Какой же ждал его удар! Ее письмо было очень ласковым, но Тезкин, чувствуя в этой ласковости чтото подозрительное, летел вперед через строчки и наконец нашел. Козетта писала, что ее мужа посылают в Германию, она едет вместе с ним, и, наверное, надолго. Тезкин поднял голову, посмотрел окрест себя безумными глазами и услышал, как на станции заработали моторы, вертолет с несолоно хлебнувшей урной взмыл в чистейшее карельское небо и, не сделав, как обычно, над островом круг, без всяких сантиментов отправился в Петрозаводск, унося в своем чреве запоздалый и бесполезный донос на антисоветчика, возмутителя спокойствия и нарушителя статистики Александра Тезкина. А сам он упал на снег и даже не зарыдал, провалявшись так незнамо сколько, и, когда очнулся, солнце уже садилось в той стороне, куда улетела его возлюбленная, а Тезкина начал бить озноб.
Наутро он был совершенно болен, его мучил кашель, нездоровый румянец заиграл у него на щеках, и даже водка с перцем и чесноком не помогала – так вернулась к нему его застарелая болезнь, обостряясь отныне всякий раз ранней весною. Нужно было уезжать с этого острова с его сырым и холодным климатом, но уезжать теперь было не к кому и незачем. Все связи с миром оказались порванными, и тезкинское пребывание на Маячном неожиданно затянулось.
2
Молодость опадала с него, как шелуха. Год спустя он совсем не походил на того юношу, что приехал на этот островок за романтикой и отдохновением от благ цивилизации.

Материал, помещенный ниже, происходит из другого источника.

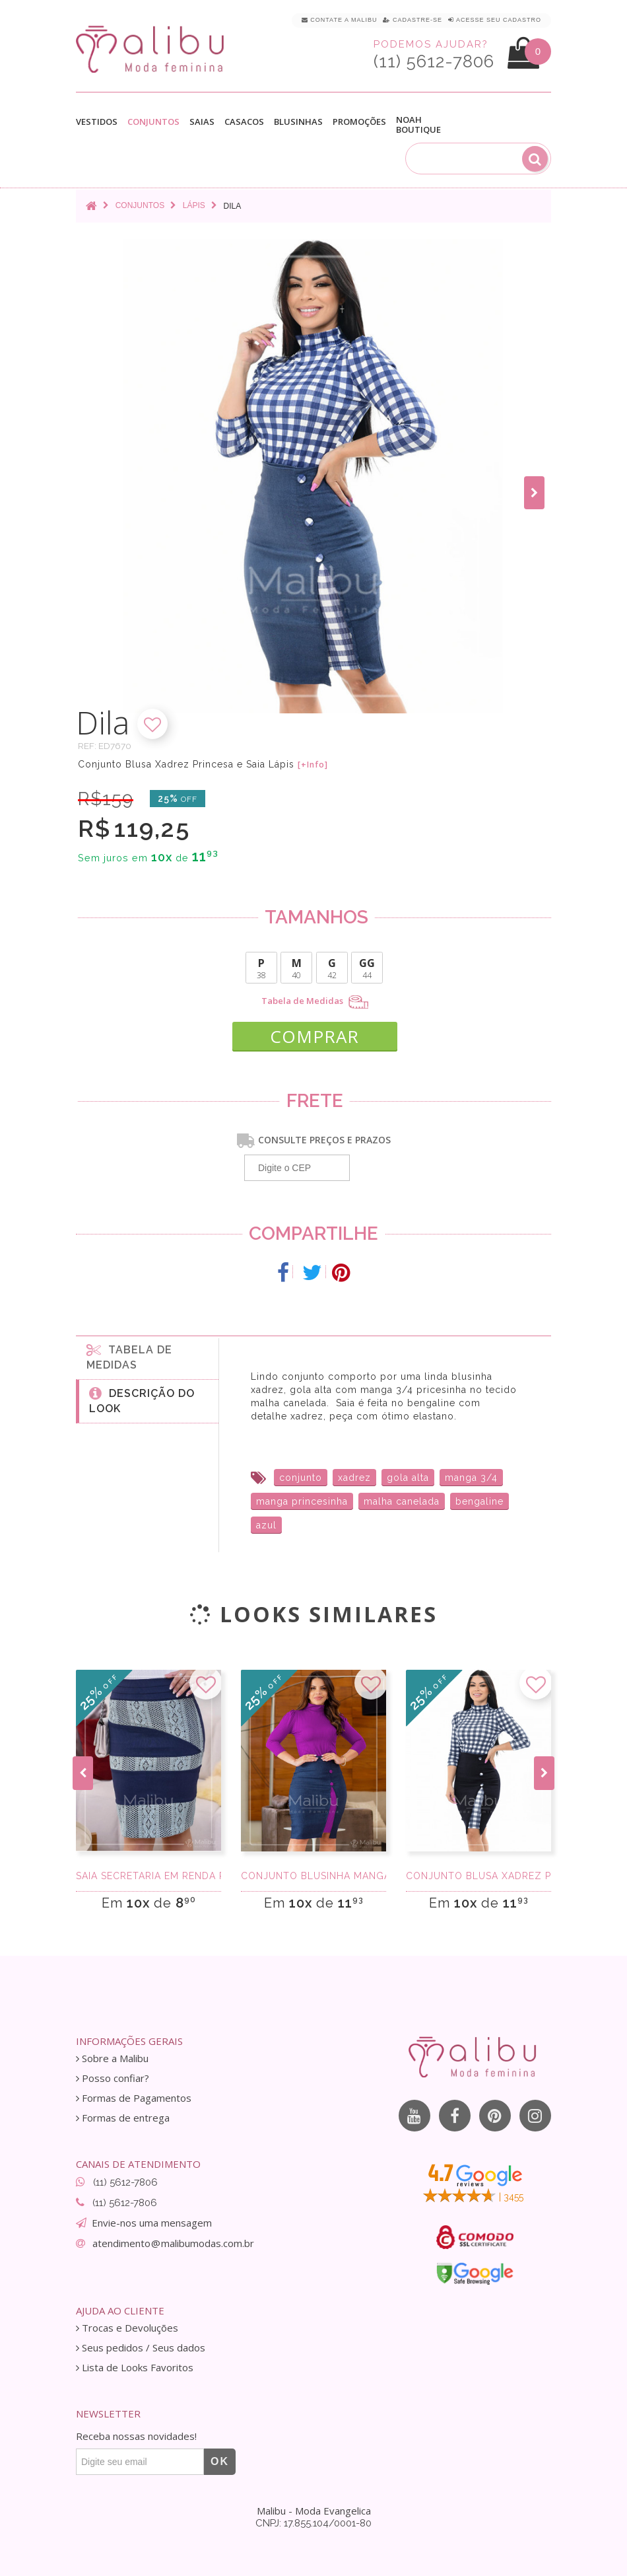  What do you see at coordinates (300, 1477) in the screenshot?
I see `conjunto` at bounding box center [300, 1477].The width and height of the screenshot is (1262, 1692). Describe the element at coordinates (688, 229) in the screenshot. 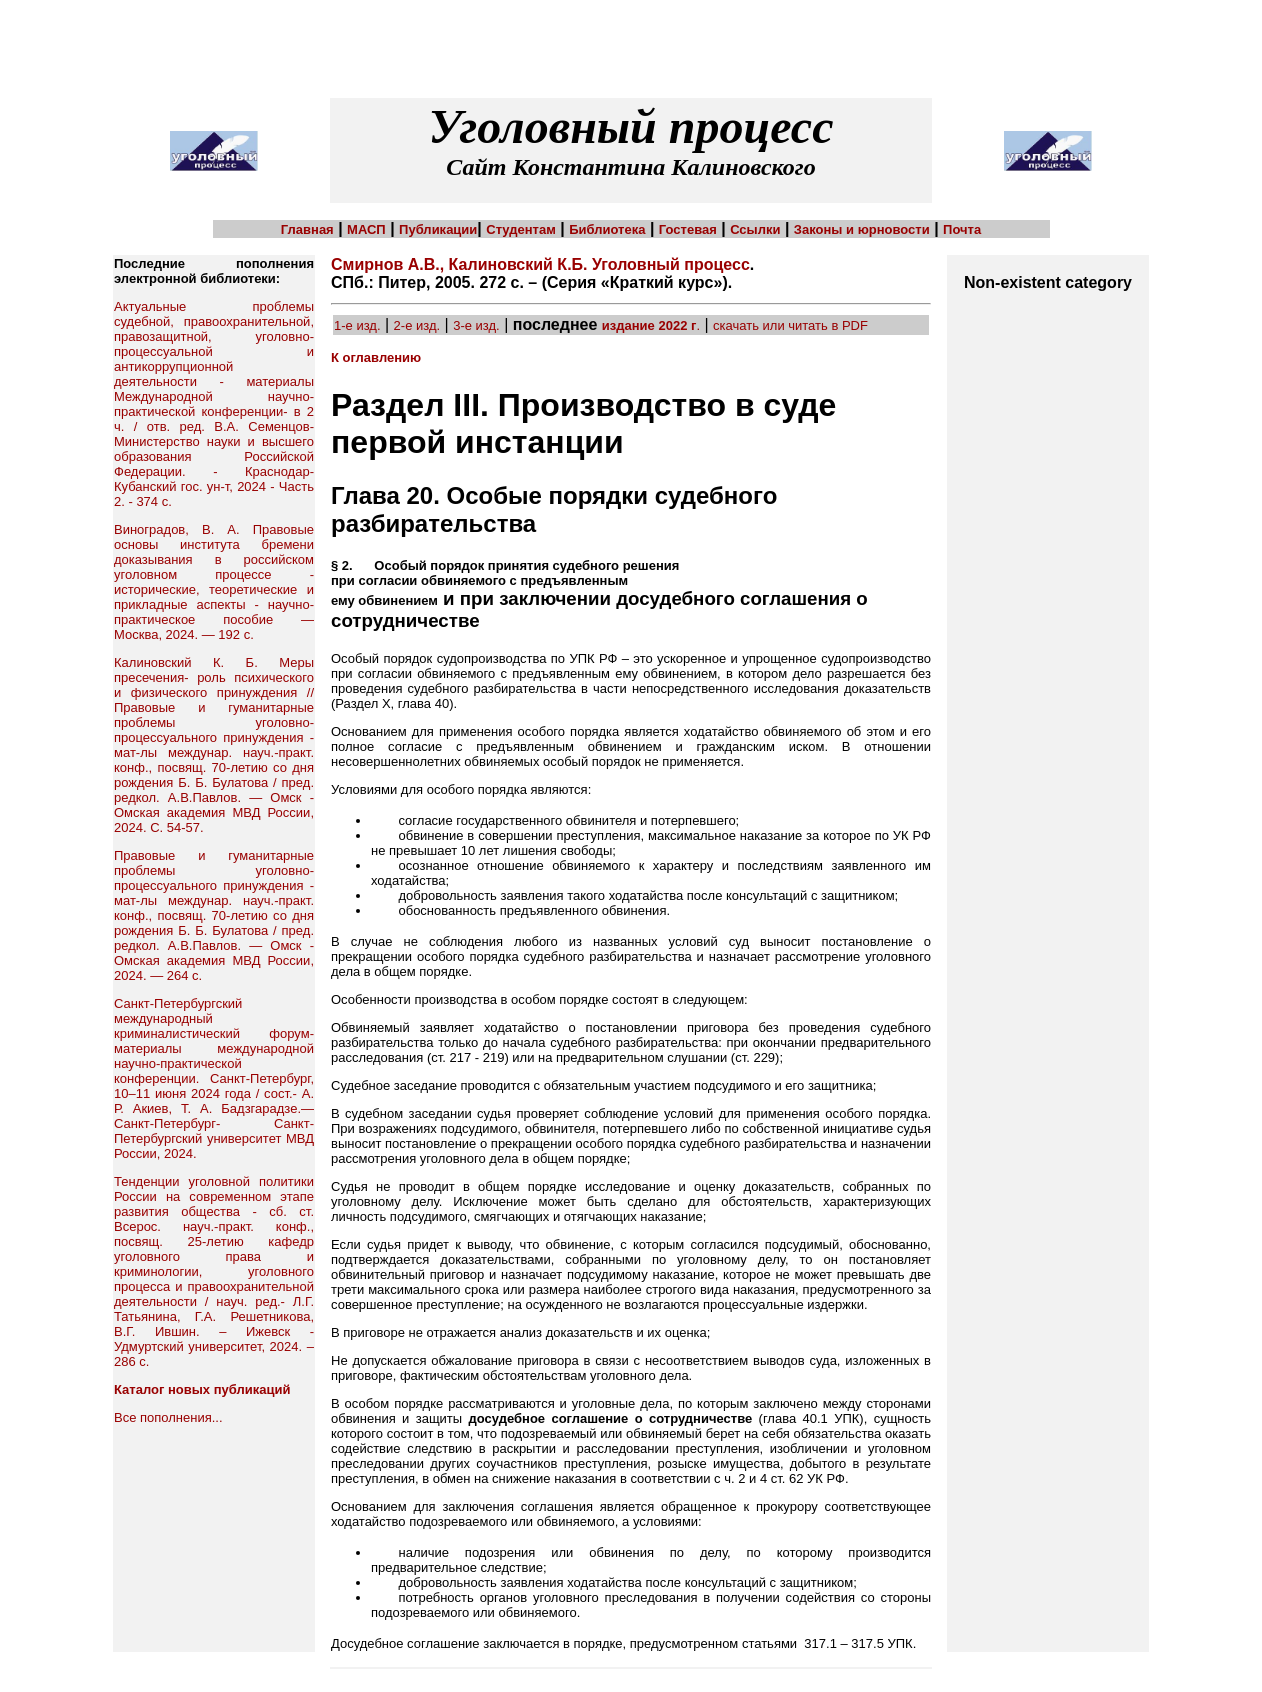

От былой тезкинской восторженности не осталось и следа. Александр огрубел, заматерел и внешне мало отличался от окружавших его людей. Этот год дал ему даже больше, чем университет, чем все его прежние скитания и армия, ибо когда на глазах у человека в одном и том же месте происходит смена ветров, облаков и температур, времен года, дня и ночи, то в душе его неизбежно что-то меняется. Уединенность, отсутствие светских развлечений и близость к природе принесли успокоение. Скоро стало ему казаться, что живет он здесь очень давно, а все прошедшее было и вовсе в другой жизни. И, начитавшись книг, насидевшись долгими зимними ночами возле печи и краткими летними – на берегу озера, когда ни одна звезда не зажигалась над миром, а лишь, прекрасное и таинственное, висело над головой небо, начинавшееся от самой земли и опрокинутое в глубину космоса, он ощущал себя на грани стихий и принимался писать что-то невыразимо чудесное о тайнах и символах бытия. Он писал с не меньшим трепетом и восторгом, чем свой юношеский роман о прекрасной Людмиле и купавинском лете, он писал, объясняясь миру в любви и сожалея о его изъянах и точно чувствуя порой за спиною дух своего несчастного утопшего предшественника, вознамерившегося спасти Россию. Ему казалось, что он знает и сможет сказать нечто такое, чего не говорил до него никто. Он ощущал себя едва ли не мессией, и от этого становилось ему чуть легче, когда вспоминалась Козетта, – воистину философами и пророками на Руси становятся либо от большого ума, либо от большой тоски. Но если копнуть поглубже любого из этих мессий и радетелей рода человеческого, то за их радениями откроется обыкновенная любовная или какая еще драма, и, чтобы ее похерить, они готовы перевернуть весь мир, устроить революцию или рывок в рынок, обманывать самих себя и двести пятьдесят миллионов человек, а историки потом будут недоумевать, как это вышло, что вдруг рассыпалась величайшая империя.